_PROBLEM DETAILS_:
Exact reproduction required: print each line of the material below.
======== RECORDS PROVIDED
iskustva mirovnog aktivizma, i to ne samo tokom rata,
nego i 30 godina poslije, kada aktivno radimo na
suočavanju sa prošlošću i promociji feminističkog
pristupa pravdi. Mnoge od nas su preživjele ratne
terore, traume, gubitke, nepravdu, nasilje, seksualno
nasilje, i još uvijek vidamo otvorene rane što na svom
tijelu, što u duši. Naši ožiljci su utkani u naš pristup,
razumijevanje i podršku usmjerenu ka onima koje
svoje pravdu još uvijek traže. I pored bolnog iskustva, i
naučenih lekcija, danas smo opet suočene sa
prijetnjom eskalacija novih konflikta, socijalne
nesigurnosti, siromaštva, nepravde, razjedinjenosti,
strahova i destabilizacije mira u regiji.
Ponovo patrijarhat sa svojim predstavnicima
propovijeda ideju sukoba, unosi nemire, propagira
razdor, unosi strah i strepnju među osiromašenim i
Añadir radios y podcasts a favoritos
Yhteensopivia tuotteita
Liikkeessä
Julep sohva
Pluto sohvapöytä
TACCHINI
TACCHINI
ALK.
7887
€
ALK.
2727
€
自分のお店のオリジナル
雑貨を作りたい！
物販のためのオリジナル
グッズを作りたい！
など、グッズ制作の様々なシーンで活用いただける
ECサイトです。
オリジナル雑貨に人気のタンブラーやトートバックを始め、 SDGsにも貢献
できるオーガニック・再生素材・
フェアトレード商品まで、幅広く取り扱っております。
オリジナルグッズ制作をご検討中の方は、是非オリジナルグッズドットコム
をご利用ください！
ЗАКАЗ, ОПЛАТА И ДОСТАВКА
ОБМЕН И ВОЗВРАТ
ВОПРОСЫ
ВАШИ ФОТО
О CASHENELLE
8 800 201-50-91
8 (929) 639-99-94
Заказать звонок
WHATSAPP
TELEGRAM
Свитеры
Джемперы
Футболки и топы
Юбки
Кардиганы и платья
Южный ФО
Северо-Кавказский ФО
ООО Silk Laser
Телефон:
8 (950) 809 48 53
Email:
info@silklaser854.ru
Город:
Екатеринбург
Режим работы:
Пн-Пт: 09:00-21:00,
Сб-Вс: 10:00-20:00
================
_WRITTEN ANSWER_:
iskustva mirovnog aktivizma, i to ne samo tokom rata,
nego i 30 godina poslije, kada aktivno radimo na
suočavanju sa prošlošću i promociji feminističkog
pristupa pravdi. Mnoge od nas su preživjele ratne
terore, traume, gubitke, nepravdu, nasilje, seksualno
nasilje, i još uvijek vidamo otvorene rane što na svom
tijelu, što u duši. Naši ožiljci su utkani u naš pristup,
razumijevanje i podršku usmjerenu ka onima koje
svoje pravdu još uvijek traže. I pored bolnog iskustva, i
naučenih lekcija, danas smo opet suočene sa
prijetnjom eskalacija novih konflikta, socijalne
nesigurnosti, siromaštva, nepravde, razjedinjenosti,
strahova i destabilizacije mira u regiji.
Ponovo patrijarhat sa svojim predstavnicima
propovijeda ideju sukoba, unosi nemire, propagira
razdor, unosi strah i strepnju među osiromašenim i
Añadir radios y podcasts a favoritos
Yhteensopivia tuotteita
Liikkeessä
Julep sohva
Pluto sohvapöytä
TACCHINI
TACCHINI
ALK.
7887
€
ALK.
2727
€
自分のお店のオリジナル
雑貨を作りたい！
物販のためのオリジナル
グッズを作りたい！
など、グッズ制作の様々なシーンで活用いただける
ECサイトです。
オリジナル雑貨に人気のタンブラーやトートバックを始め、 SDGsにも貢献
できるオーガニック・再生素材・
フェアトレード商品まで、幅広く取り扱っております。
オリジナルグッズ制作をご検討中の方は、是非オリジナルグッズドットコム
をご利用ください！
ЗАКАЗ, ОПЛАТА И ДОСТАВКА
ОБМЕН И ВОЗВРАТ
ВОПРОСЫ
ВАШИ ФОТО
О CASHENELLE
8 800 201-50-91
8 (929) 639-99-94
Заказать звонок
WHATSAPP
TELEGRAM
Свитеры
Джемперы
Футболки и топы
Юбки
Кардиганы и платья
Южный ФО
Северо-Кавказский ФО
ООО Silk Laser
Телефон:
8 (950) 809 48 53
Email:
info@silklaser854.ru
Город:
Екатеринбург
Режим работы:
Пн-Пт: 09:00-21:00,
Сб-Вс: 10:00-20:00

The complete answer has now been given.